N4JS Design Specification

6. Type System

6.1. Type Model and Grammar

The type model is used to define actual types and their relations (meta-model is defined by means of Xcore in file Types.xcore) and also references to types (meta-model in TypeRefs.xcore). The type model is built via the N4JSTypesBuilder when a resource is loaded and processed, and most type related tasks work only on the type model. Some types that are (internally) available in N4JS are not defined in N4JS, but instead in a special, internal type language not available to N4JS developers, called N4TS and defined in file Types.xtext.

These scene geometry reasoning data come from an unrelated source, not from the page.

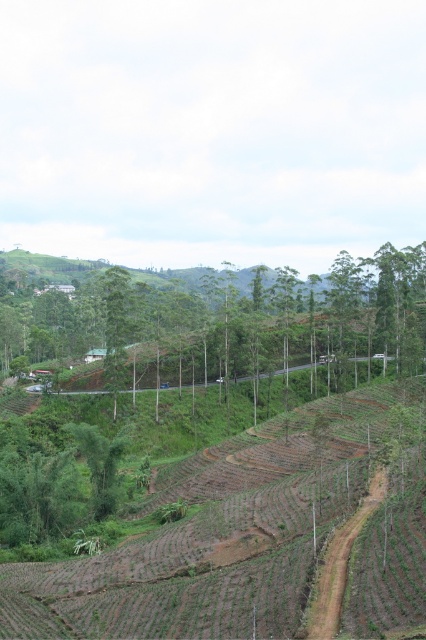 Question: Is the position of green leafy tree at center more distant than that of brown dirt track at center-right?

Choices:
 (A) yes
 (B) no

Answer: (A)

Question: Considering the relative positions of green leafy tree at center and brown dirt track at center-right in the image provided, where is green leafy tree at center located with respect to brown dirt track at center-right?

Choices:
 (A) right
 (B) left

Answer: (B)

Question: Is green leafy tree at center above brown dirt track at center-right?

Choices:
 (A) yes
 (B) no

Answer: (A)

Question: Which point appears farthest from the camera in this image?

Choices:
 (A) (256, 340)
 (B) (348, 522)

Answer: (A) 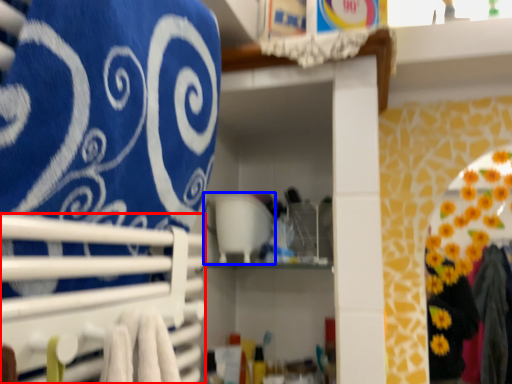 Question: Which object appears closest to the camera in this image, closet (highlighted by a red box) or appliance (highlighted by a blue box)?

Choices:
 (A) closet
 (B) appliance

Answer: (A)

The types are referenced by AST elements; vice versa the AST elements can be referenced from the types (see SyntaxRelatedTElement). This backward reference is a simple reference to an EObject.

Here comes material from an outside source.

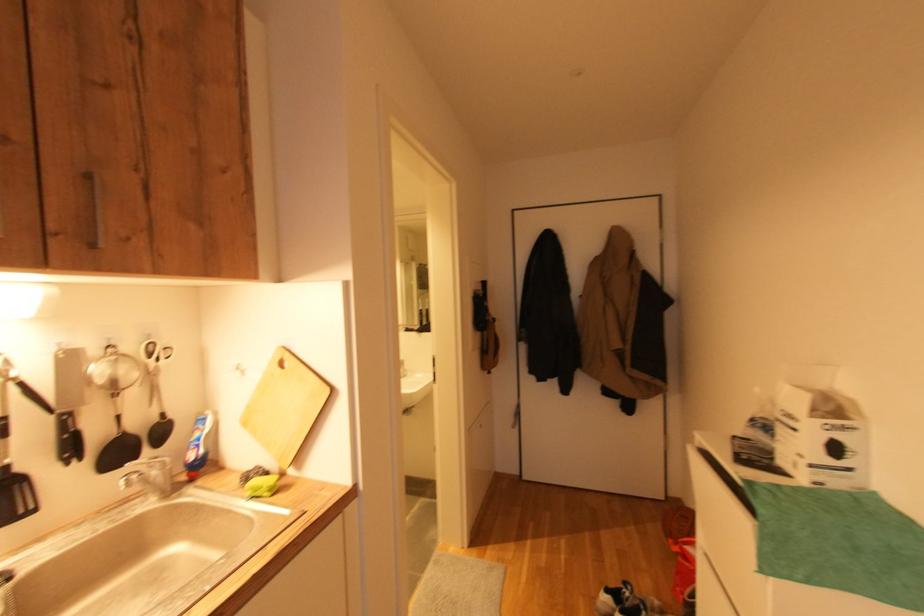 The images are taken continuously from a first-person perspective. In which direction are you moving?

6.1.1. Type Model Overview

The following figure, Types and Type References, shows the classes of the type model and their inheritance relations, both the actual type definitions as defined in Types.xcore and the type references defined in TypeRefs.xcore. The most important type reference is the ParameterizedTypeRef; it is used for most user-defined references, for both parameterized and non-parameterized references. In the latter case, the list of type arguments is empty.

Figure 8. Type Model Overview: Types in the upper half and Type References in the lower half.

Most types are self-explanatory. TypeDefs is the container element used in N4TS. Note that not all types and properties of types are available in N4JS – some can only be used in the N4TS language or be inferred by the type system for internal purposes. Some types need some explanation:

TObjectPrototype: Metatype for defining built-in object types such as Object or Date, only available in N4TS.
VirtualBaseType: This type is not available in N4JS. It is used to define common properties provided by all types of a certain metatype. E.g., it is used for defining some properties shared by all enumerations (this was the reason for introducing this type).

We distinguish four kinds of types as summarized in Kind Of Types. Role is an internal construct for different kind of users who can define the special kind of type. The language column refers to the language used to specify the type; which is either N4JS or N4TS.

Table 1. Kind of Types
Kind	Language	Role	Remark
user	N4JS	developer	User defined types, such as declared classes or functions. These types are to be explicitly defined or imported in the code.
library	N4JSD	developer	Type declarations only, comparable to C header files, without implementation. Used for defining the API of 3rd party libraries. These type definitions are to be explicitly defined or imported in the code.
builtin	N4TS	smith	Built-in ECMAScript objects interpreted as types. E.g., `String`, `Date`, `Math`. These types are provided by N4JS and are always available.
primitive	N4TS	smith	Primitive ECMAScript (and N4JS ties), such as `string`, `number`, `pathselector<T>`, `i18n`, and also `any`, `undefined` and `void`. These types are provided by N4JS and are always available. Primitive types are described in detail in the spec (see chapter "Primitive ECMAScript Types").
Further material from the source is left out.